Covid-19: plano de vacinação deve ser completado apenas em 2022
Vacina da Johnson & Johnson pode causar reações leves. Foto: idvan_celik/iStock

Efeitos colaterais da vacina

No grupo de 805 pessoas que receberam o imunizante recentemente, foram relatadas apenas reações leves, como fadiga, dores de cabeça e dor no local da aplicação da vacina. Todos os participantes se recuperaram rapidamente dos efeitos adversos.

Dos participantes, cerca de 90% desenvolveram anticorpos contra a Covid-19 dentro de 30 dias após receberem a vacina. Esse número chegou a 100% após 57 dias de testes. Vale ressaltar que os resultados englobam pessoas de diferentes idades e que receberam dosagens diferentes do imunizante da Johnson & Johnson.

O Brasil está na lista de países onde a farmacêutica Janssen está testando sua vacina. Os dados referentes a terceira fase de testes, com 7 mil participantes conduzidos em agosto do ano passado, revelaram que o imunizante é, de fato, eficaz contra a Covid-19.

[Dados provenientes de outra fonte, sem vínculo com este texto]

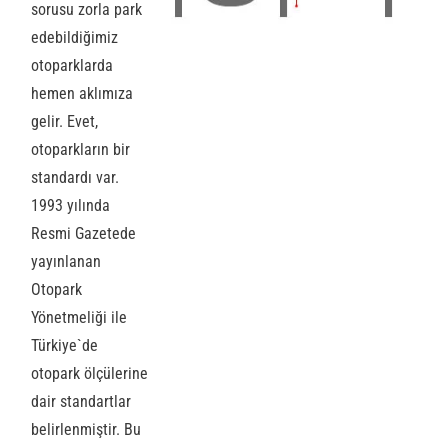
sorusu zorla park
edebildiğimiz
otoparklarda
hemen aklımıza
gelir. Evet,
otoparkların bir
standardı var.
1993 yılında
Resmi Gazetede
yayınlanan
Otopark
Yönetmeliği ile
Türkiye`de
otopark ölçülerine
dair standartlar
belirlenmiştir. Bu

De acordo com o Ministério da Saúde, o governo pretende adquirir 38 milhões de doses da vacina desenvolvida pela Johnson & Johnson. Cerca de 3 milhões de doses podem ser disponibilizadas entre abril e junho, seguidas por mais 8 milhões de doses ainda em 2021. Já o pacote final, com 27 milhões de doses, só deve chegar ao Brasil em 2022.